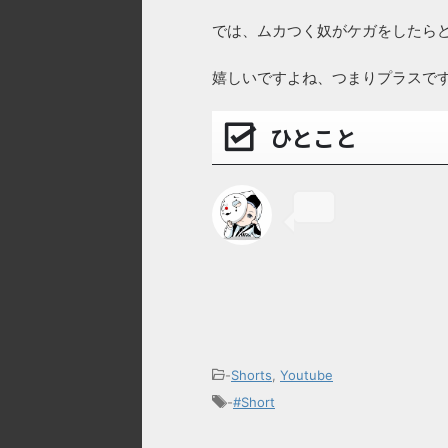
では、ムカつく奴がケガをしたら
嬉しいですよね、つまりプラスで
ひとこと
-
Shorts
,
Youtube
-
#Short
- - -
### TASK ITEM
Could you transcribe all of the data exactly and omit the pictures?

### YOUR RESPONSE
では、ムカつく奴がケガをしたら
嬉しいですよね、つまりプラスで
ひとこと
-
Shorts
,
Youtube
-
#Short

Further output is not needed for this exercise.